To keep term life insurance affordable for as long as you need it, consider these tips:

  • Lock in lower rates initially by purchasing coverage at a younger age
  • Select longest term length you can comfortably commit to, often 20 or 30 years
  • Try laddering multiple smaller policies instead of one large benefit
  • Pay annually or semi-annually rather than monthly to save on fees
  • Take advantage of employer or group life insurance while working
  • Comparison shop at renewal and get quotes from multiple insurers
  • Ask about any discounts for being healthy or maintaining healthy habits
  • Reduce death benefit and term length if full coverage is no longer needed

Frequently asked questions

When should I stop paying premiums on my term life insurance policy?

You may want to stop paying premiums when the term expires, the need for coverage goes away, or premium costs become unaffordable. Evaluate your specific income, debt, dependents and retirement planning situation.

What happens if I stop paying term life premiums?

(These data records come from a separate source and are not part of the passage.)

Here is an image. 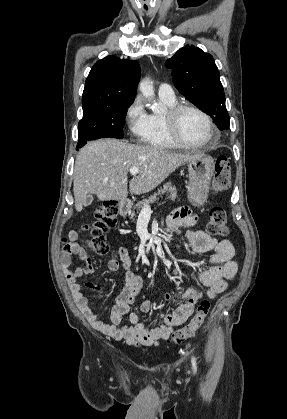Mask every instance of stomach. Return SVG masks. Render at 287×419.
I'll use <instances>...</instances> for the list:
<instances>
[{"mask_svg":"<svg viewBox=\"0 0 287 419\" xmlns=\"http://www.w3.org/2000/svg\"><path fill=\"white\" fill-rule=\"evenodd\" d=\"M214 170L215 162L213 158L205 154L188 162L189 182L187 190L189 201L193 205H203L207 200ZM127 213V207L121 211L122 215Z\"/></svg>","mask_w":287,"mask_h":419,"instance_id":"obj_1","label":"stomach"}]
</instances>
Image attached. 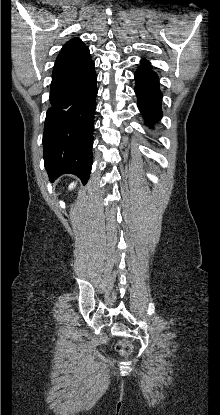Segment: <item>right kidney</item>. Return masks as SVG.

If you stop paying premiums, the policy will lapse and coverage will end. Try to avoid coverage lapsing unintentionally. Make an informed decision on when to stop coverage or modify the policy as needed.

Can I renew my term life policy after the term expires?

Most term life policies allow you to renew for an additional term without taking a new medical exam. Renewal premiums will be higher based on your attained age at that point.

Is it smart to convert term to permanent life insurance?

Converting term to permanent coverage can provide lifetime protection and cash value accumulation. Doing so at a younger age locks in lower premiums. But it’s also more expensive upfront than continuing term insurance.

Should I ever buy lifetime term life insurance?

Lifetime term life insurance maintains level premiums until age 100 or 120. This avoids premium increases but comes at a higher upfront cost. Guaranteed universal or whole life insurance can be a better permanent option.

The bottom line

Determining when to stop paying for term life insurance depends on your budget, health, life stage and specific insurance needs. There’s no universal age where term life no longer makes sense. Carefully evaluate your situation on an ongoing basis and make changes accordingly.

With smart planning, term life insurance can provide temporary coverage when you need it most. Making informed decisions will help ensure it stays affordable while you need protection without overpaying.